### Task directions
A faithful, complete copy of the entries below is required, with images removed.

### Records shown
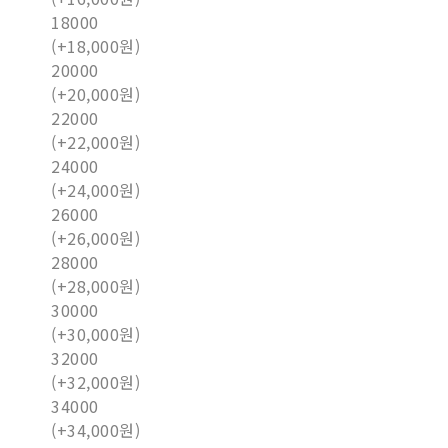
18000
(+18,000원)
20000
(+20,000원)
22000
(+22,000원)
24000
(+24,000원)
26000
(+26,000원)
28000
(+28,000원)
30000
(+30,000원)
32000
(+32,000원)
34000
(+34,000원)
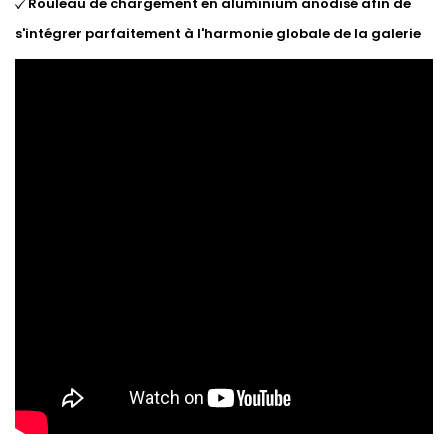
Rouleau de chargement en aluminium anodisé afin de
s'intégrer parfaitement à l'harmonie globale de la galerie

### Answer section
18000
(+18,000원)
20000
(+20,000원)
22000
(+22,000원)
24000
(+24,000원)
26000
(+26,000원)
28000
(+28,000원)
30000
(+30,000원)
32000
(+32,000원)
34000
(+34,000원)
Rouleau de chargement en aluminium anodisé afin de
s'intégrer parfaitement à l'harmonie globale de la galerie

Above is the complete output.